Only a strained reading would permit us to infer that Sec. 853(n) describes rights, titles, or interests acquired under a spontaneous federal common law of property. Property interests have long been acquired and defined by state law; it was with those interests in mind that Congress drafted provisions for the protection of innocent third parties. Decades before Congress enacted Sec. 853, state-defined property interests, many of which are still held by the original grantees or remaindermen, had been acquired throughout the various states. As a result, logic leads us to conclude that Congress's repeated use of clear language in Sec. 853(n) necessarily survives the "irrespective of State law" provision in Sec. 853(a). When Congress provided for the forfeiture of property "irrespective of State law", it intended solely that state law offer no protection to the convicted defendant's interests in that property. The provisions of Sec. 853(a) were never meant to restrict the property interests of an innocent owner.

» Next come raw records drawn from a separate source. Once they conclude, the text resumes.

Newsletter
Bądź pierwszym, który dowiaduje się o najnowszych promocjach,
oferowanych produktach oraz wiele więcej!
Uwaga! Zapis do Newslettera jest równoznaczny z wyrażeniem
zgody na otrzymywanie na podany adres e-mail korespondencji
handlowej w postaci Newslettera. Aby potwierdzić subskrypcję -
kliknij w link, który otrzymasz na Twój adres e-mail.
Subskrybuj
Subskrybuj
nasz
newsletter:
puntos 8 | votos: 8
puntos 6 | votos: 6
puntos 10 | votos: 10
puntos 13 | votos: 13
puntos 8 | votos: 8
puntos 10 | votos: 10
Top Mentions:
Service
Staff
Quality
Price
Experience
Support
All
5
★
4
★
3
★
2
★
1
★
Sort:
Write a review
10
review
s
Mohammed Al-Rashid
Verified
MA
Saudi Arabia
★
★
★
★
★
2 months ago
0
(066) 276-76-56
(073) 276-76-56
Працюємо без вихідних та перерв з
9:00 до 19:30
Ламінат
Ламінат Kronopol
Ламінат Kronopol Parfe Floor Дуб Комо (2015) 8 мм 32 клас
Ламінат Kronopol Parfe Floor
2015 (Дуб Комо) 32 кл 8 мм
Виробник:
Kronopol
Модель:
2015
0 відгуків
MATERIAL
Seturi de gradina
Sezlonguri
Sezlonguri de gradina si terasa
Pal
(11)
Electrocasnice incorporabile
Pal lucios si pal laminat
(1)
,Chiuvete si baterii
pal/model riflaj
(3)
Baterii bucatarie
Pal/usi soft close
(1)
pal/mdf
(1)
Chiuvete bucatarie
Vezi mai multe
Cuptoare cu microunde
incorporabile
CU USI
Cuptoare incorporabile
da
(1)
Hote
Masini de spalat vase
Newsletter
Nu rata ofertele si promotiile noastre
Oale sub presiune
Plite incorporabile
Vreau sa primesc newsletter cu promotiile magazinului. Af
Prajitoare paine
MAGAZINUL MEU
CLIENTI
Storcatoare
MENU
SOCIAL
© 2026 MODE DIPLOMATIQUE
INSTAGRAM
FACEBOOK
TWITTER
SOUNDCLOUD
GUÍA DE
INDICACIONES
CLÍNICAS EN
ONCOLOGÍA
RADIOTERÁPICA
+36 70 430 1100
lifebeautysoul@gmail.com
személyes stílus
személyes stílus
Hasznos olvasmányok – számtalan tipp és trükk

The Government argues that a federal common law of forfeiture is needed to effectuate the goals and purposes of the federal forfeiture scheme. Forfeiture statutes serve the ends of law enforcement by preventing further illicit use of the property and by imposing an economic penalty, thereby rendering illegal behavior unprofitable. Calero-Toledo v. Pearson Yacht Leasing Co., 416 U.S. 663, 687, 94 S. Ct. 2080, 2094, 40 L. Ed. 2d 452 (1974). The drug forfeiture provisions aid law enforcement efforts in the area of illegal drugs. United States v. One 1977 Cadillac Coupe DeVille, 644 F.2d 500 (5th Cir. 1981).
The Government suggests that drug dealers will circumvent the impact of the forfeiture statutes by investing their assets in property such as entireties property which may be shielded from forfeiture by reason of the nature of the property interest under state law. However, such evasive actions would be undermined by the heavy burden placed upon claimants to prove their innocent ownership status. The dissent expresses concern that preservation of the remainder interest in an entireties estate paves the way for "artful planning on the part of drug dealers." Under Michigan law, however, a late conveyance--engineered after beginning the criminal enterprise in order to protect the property from creditors or forfeiture--would be thwarted by the relation-back provision, under which the Government's interest in the property relates back to the time of the commission of the crime. 21 U.S.C. § 853(c). Creation of an entireties estate just prior to commission of the crime could, as in a bankruptcy context, be challenged in certain instances as a fraudulent conveyance. See United States v. One Single Family Residence, 699 F. Supp. 1531 (S.D. Fla. 1988); Dunn v. Minnema, 323 Mich. 687, 36 N.W.2d 182 (1949).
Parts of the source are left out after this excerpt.